Die große Witwenrente unterliegt auch mit Blick auf das Renteneintrittsalter mit Vollendung des 45. Lebensjahres und unter Berücksichtigung anzurechnenden Einkommens keinen verfassungsrechtlichen Bedenken (vgl. BVerfG, Beschluss vom 18.02.1998 – 1 BvR 1318/86 –, BVerfGE 97, 271 ff.). Die Hinterbliebenenrente stellt eine vorwiegend fürsorgerisch motivierte Leistung dar, die ohne Beitragsleistung des Rentenempfängers und ohne erhöhte Beitragsleistung des Versicherten erbracht wird, sie dient der Sicherung von Familienangehörigen im Rahmen des dem Sozialversicherungssystems eigenen Gedankens des sozialen Ausgleichs (BVerfG, Beschluss vom 18.02.1998, a.a.O.). Unter Berücksichtigung dessen ist – auch wenn der Anspruchsbeginn mit dem 45. Lebensjahr (unabhängig von der Frage der Betreuung minderjähriger Kinder) gegriffen erscheint – nicht ersichtlich, weswegen der Gesetzgeber gehalten gewesen sein sollte, unabhängig von den vom ihm im Gesetz berücksichtigten Umständen (Erziehung Minderjähriger, eigene Erwerbsminderung, Sorge für ein wegen einer Behinderung erwerbsgemindertes Kind, das das 18. Lebensjahr vollendet hat), den sozialen Ausgleich noch vor der Vollendung des 45. Lebensjahres vorzusehen. Denn das Gesetz trägt der begründeten Erwartung Rechnung, dass ein vergleichsweise junger Witwer, eine vergleichsweise junge Witwe, die die genannten weiteren Voraussetzungen nicht erfüllt, in der Lage ist, für den eigenen Lebensunterhalt durch das Erzielen von Erwerbseinkommen selbst zu sorgen.

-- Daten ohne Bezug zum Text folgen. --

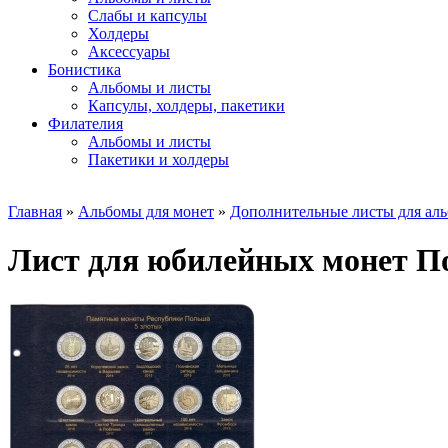
Слабы и капсулы
Холдеры
Аксессуары
Бонистика
Альбомы и листы
Капсулы, холдеры, пакетики
Филателия
Альбомы и листы
Пакетики и холдеры
Главная
»
Альбомы для монет
»
Дополнительные листы для ал
Лист для юбилейных монет П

Diese Wertung im Rentenversicherungsrecht entspricht zudem der in anderen Rechtsgebieten, etwa im Unterhaltsrecht, wonach im Bereich des nachehelichen Unterhaltsanspruches Erwerbsobliegenheiten bereits ab dem 4. Lebensjahr bestehen (§ 1570 BGB) und eine Verlängerung von Billigkeitsgesichtspunkten abhängt, die sich an der Zumutbarkeit orientieren.
Die Berufung war daher zurückzuweisen.
Die Kostenentscheidung beruht auf § 193 SGG und berücksichtigt, dass die Klägerin auch im Berufungsverfahren nicht obsiegt hat.

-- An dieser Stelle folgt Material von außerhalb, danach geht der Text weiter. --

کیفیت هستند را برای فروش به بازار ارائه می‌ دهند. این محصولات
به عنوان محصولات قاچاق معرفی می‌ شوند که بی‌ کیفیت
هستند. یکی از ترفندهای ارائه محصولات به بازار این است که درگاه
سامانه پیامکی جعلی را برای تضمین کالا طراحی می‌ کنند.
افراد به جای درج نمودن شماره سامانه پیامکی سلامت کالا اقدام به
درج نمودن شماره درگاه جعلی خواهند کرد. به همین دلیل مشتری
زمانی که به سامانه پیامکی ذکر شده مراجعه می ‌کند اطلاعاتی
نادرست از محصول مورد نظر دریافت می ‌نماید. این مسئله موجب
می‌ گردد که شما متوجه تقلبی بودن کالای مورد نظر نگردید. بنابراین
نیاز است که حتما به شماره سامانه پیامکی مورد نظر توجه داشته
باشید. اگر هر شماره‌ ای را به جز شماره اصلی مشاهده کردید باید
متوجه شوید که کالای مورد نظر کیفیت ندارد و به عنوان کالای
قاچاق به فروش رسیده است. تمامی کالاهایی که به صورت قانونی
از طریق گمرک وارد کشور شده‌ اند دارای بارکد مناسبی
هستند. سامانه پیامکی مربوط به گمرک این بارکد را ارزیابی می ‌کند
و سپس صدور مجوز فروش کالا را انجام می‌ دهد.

Gründe, die Revision zuzulassen, liegen nicht vor.
Außergerichtliche Kosten sind auch im Berufungsverfahren nicht zu erstatten.
Tatbestand:
Zwischen den Beteiligten ist streitig, ob die Klägerin einen Anspruch auf die Gewährung einer großen Witwenrente über den 30.09.2016 hinaus hat.
Die 1972 geborene Klägerin beantragte am 14.06.2005 die Gewährung einer Witwenrente, nachdem ihr 1967 geborener Ehemann, mit dem sie seit 1998 verheiratet war, 2005 bei einem Verkehrsunfall tödlich verunglückte.
Mit Bescheid vom 22.08.2005 bewilligte die Beklagte der Klägerin eine große Witwenrente ab dem 04.06.2005 mit einem monatlichen Zahlbetrag ab 01.10.2005 i. H. v. 534,80 EUR. Des Weiteren verfügte die Beklagte, dass die Rente befristet ist und mit dem 30.09.2016 wegfällt. Mit einem Bescheid vom 14.02.2008 berechnete die Beklagte die "bisherige große Witwenrente" ab 01.10.2005 neu, errechnete eine Nachzahlung für die Zeit vom 01.10.2005 bis 31.03.2008 und wies – wie bereits im Bescheid vom 22.08.2005 – unter der Rubrik "Dauer des Leistungsbezuges" darauf hin, dass der Rentenanspruch befristet sei, weil er nur für die Dauer der Kindererziehung, längstens bis zur Vollendung des 18. Lebensjahres des jüngsten Kindes bestehe. Die große Witwenrente ende mit dem 30.09.2016, ohne dass ein weiterer Bescheid erteilt werde. Die Klägerin wurde darauf hingewiesen, dass die große Witwenrente auf Antrag weiter geleistet werde, wenn Erwerbsminderung vorliege oder mindestens ein Kind erzogen werde, das das 18. Lebensjahr noch nicht vollendet habe oder für ein Kind gesorgt werde, das wegen körperlicher, geistiger oder seelischer Behinderung nicht selbst für seinen Unterhalt aufkommen könne.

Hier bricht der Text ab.